● **What is required**
Look below for the line containing "和操作流程都已经覆盖到位。" and the line containing "ses raamatupoes on tavapäraselt müügil", then set down both and every line between them exactly, without pictures.

────────────────────

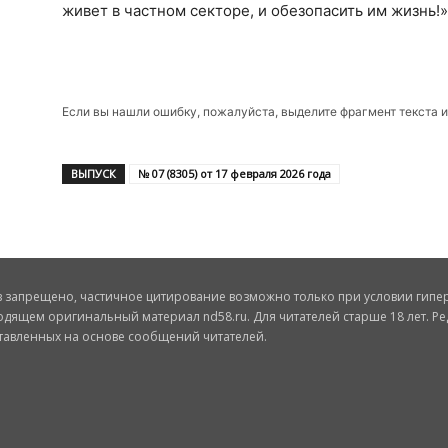
живет в частном секторе, и обезопасить им жизнь!»
Если вы нашли ошибку, пожалуйста, выделите фрагмент текста 
ВЫПУСК
№ 07 (8305) от 17 февраля 2026 года
запрещено, частичное цитирование возможно только при условии гиперс
одящем оригинальный материал nd58.ru. Для читателей старше 18 лет. Ре
ставленных на основе сообщений читателей.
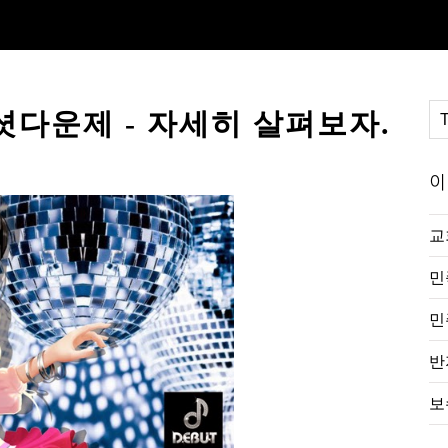
셧다운제 - 자세히 살펴보자.
이
교
민
민
반
보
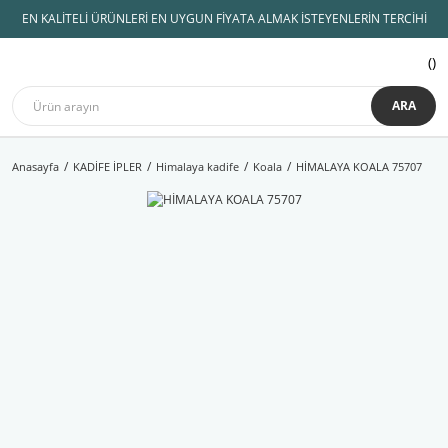
EN KALİTELİ ÜRÜNLERİ EN UYGUN FİYATA ALMAK İSTEYENLERİN TERCİHİ
ARA
Anasayfa
KADİFE İPLER
Himalaya kadife
Koala
HİMALAYA KOALA 75707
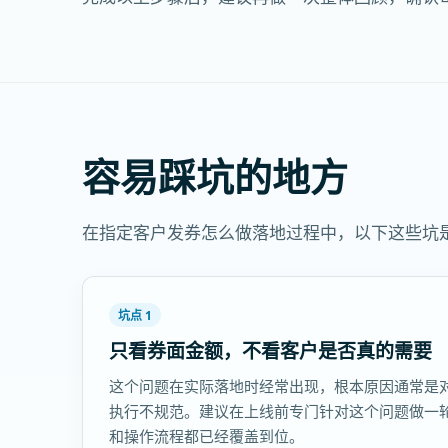
容易踩坑的地方
在指定客户发券怎么做落地过程中，以下这些坑
坑点 1
只看券面金额，不看客户是否真的需要
这个问题在实际落地时经常出现，根本原因通常是
执行不规范。建议在上线前专门针对这个问题做一
和操作流程都已经覆盖到位。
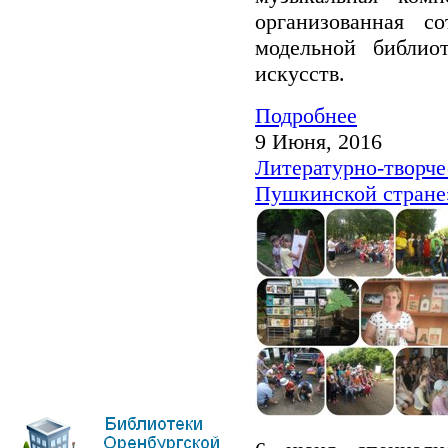
организованная с
модельной библио
искусств.
Подробнее
9 Июня, 2016
Литературно-творче
Пушкинской стране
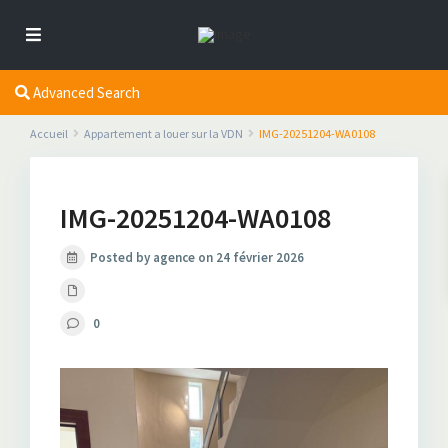
Advanced Search
Accueil
Appartement a louer sur la VDN
IMG-20251204-WA0108
IMG-20251204-WA0108
Posted by agence on 24 février 2026
0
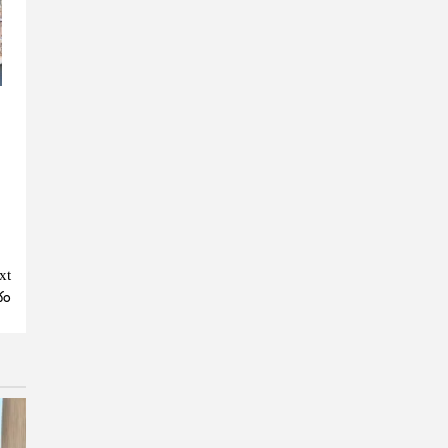
xt
భం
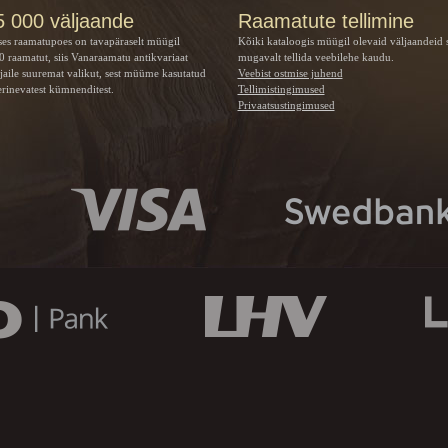
5 000 väljaande
Raamatute tellimine
ses raamatupoes on tavapäraselt müügil
Kõiki kataloogis müügil olevaid väljaandeid 
 raamatut, siis Vanaraamatu
antikvariaat
mugavalt tellida veebilehe kaudu.
jaile suuremat valikut, sest müüme kasutatud
Veebist ostmise juhend
rinevatest kümnenditest.
Tellimistingimused
Privaatsustingimused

────────────────────

● **Completed task**
和操作流程都已经覆盖到位。
организованная с
модельной библио
искусств.
Подробнее
9 Июня, 2016
Литературно-творче
Пушкинской стране
Advanced Search
Accueil
Appartement a louer sur la VDN
IMG-20251204-WA0108
IMG-20251204-WA0108
Posted by agence on 24 février 2026
0
xt
భం
5 000 väljaande
Raamatute tellimine
ses raamatupoes on tavapäraselt müügil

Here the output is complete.